-- Available records follows --
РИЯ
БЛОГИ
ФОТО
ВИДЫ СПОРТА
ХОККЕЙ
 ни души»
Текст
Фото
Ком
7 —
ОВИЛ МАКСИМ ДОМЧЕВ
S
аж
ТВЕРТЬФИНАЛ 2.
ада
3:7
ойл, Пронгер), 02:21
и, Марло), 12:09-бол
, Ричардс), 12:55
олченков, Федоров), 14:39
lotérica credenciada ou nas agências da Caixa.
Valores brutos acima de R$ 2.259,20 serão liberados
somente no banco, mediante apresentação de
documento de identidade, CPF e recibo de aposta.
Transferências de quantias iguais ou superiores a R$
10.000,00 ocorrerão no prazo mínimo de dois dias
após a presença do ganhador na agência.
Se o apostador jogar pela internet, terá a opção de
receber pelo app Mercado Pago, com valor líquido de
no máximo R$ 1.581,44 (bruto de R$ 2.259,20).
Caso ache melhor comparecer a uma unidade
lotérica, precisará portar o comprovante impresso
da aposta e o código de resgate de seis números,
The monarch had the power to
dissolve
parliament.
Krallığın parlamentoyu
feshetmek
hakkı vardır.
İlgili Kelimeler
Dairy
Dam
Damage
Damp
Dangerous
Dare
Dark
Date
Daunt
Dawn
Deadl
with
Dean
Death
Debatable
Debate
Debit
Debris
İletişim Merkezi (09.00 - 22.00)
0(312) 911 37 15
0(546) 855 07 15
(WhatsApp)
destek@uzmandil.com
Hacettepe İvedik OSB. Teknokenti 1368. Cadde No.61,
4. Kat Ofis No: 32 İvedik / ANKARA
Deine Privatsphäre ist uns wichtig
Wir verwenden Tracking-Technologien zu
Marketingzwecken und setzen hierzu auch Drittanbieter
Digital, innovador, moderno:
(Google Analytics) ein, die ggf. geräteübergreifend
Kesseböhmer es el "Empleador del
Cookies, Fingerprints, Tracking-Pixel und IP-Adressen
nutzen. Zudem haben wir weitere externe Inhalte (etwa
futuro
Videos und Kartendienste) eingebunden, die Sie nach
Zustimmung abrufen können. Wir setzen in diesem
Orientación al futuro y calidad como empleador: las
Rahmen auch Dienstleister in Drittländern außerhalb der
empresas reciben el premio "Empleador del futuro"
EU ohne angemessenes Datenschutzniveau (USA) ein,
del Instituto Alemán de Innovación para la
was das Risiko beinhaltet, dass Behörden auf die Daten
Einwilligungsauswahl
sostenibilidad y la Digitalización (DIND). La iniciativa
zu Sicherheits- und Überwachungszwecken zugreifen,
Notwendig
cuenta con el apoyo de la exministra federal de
-- Available records concluded --
Write out the listing above, keeping every word exactly.

РИЯ
БЛОГИ
ФОТО
ВИДЫ СПОРТА
ХОККЕЙ
 ни души»
Текст
Фото
Ком
7 —
ОВИЛ МАКСИМ ДОМЧЕВ
S
аж
ТВЕРТЬФИНАЛ 2.
ада
3:7
ойл, Пронгер), 02:21
и, Марло), 12:09-бол
, Ричардс), 12:55
олченков, Федоров), 14:39
lotérica credenciada ou nas agências da Caixa.
Valores brutos acima de R$ 2.259,20 serão liberados
somente no banco, mediante apresentação de
documento de identidade, CPF e recibo de aposta.
Transferências de quantias iguais ou superiores a R$
10.000,00 ocorrerão no prazo mínimo de dois dias
após a presença do ganhador na agência.
Se o apostador jogar pela internet, terá a opção de
receber pelo app Mercado Pago, com valor líquido de
no máximo R$ 1.581,44 (bruto de R$ 2.259,20).
Caso ache melhor comparecer a uma unidade
lotérica, precisará portar o comprovante impresso
da aposta e o código de resgate de seis números,
The monarch had the power to
dissolve
parliament.
Krallığın parlamentoyu
feshetmek
hakkı vardır.
İlgili Kelimeler
Dairy
Dam
Damage
Damp
Dangerous
Dare
Dark
Date
Daunt
Dawn
Deadl
with
Dean
Death
Debatable
Debate
Debit
Debris
İletişim Merkezi (09.00 - 22.00)
0(312) 911 37 15
0(546) 855 07 15
(WhatsApp)
destek@uzmandil.com
Hacettepe İvedik OSB. Teknokenti 1368. Cadde No.61,
4. Kat Ofis No: 32 İvedik / ANKARA
Deine Privatsphäre ist uns wichtig
Wir verwenden Tracking-Technologien zu
Marketingzwecken und setzen hierzu auch Drittanbieter
Digital, innovador, moderno:
(Google Analytics) ein, die ggf. geräteübergreifend
Kesseböhmer es el "Empleador del
Cookies, Fingerprints, Tracking-Pixel und IP-Adressen
nutzen. Zudem haben wir weitere externe Inhalte (etwa
futuro
Videos und Kartendienste) eingebunden, die Sie nach
Zustimmung abrufen können. Wir setzen in diesem
Orientación al futuro y calidad como empleador: las
Rahmen auch Dienstleister in Drittländern außerhalb der
empresas reciben el premio "Empleador del futuro"
EU ohne angemessenes Datenschutzniveau (USA) ein,
del Instituto Alemán de Innovación para la
was das Risiko beinhaltet, dass Behörden auf die Daten
Einwilligungsauswahl
sostenibilidad y la Digitalización (DIND). La iniciativa
zu Sicherheits- und Überwachungszwecken zugreifen,
Notwendig
cuenta con el apoyo de la exministra federal de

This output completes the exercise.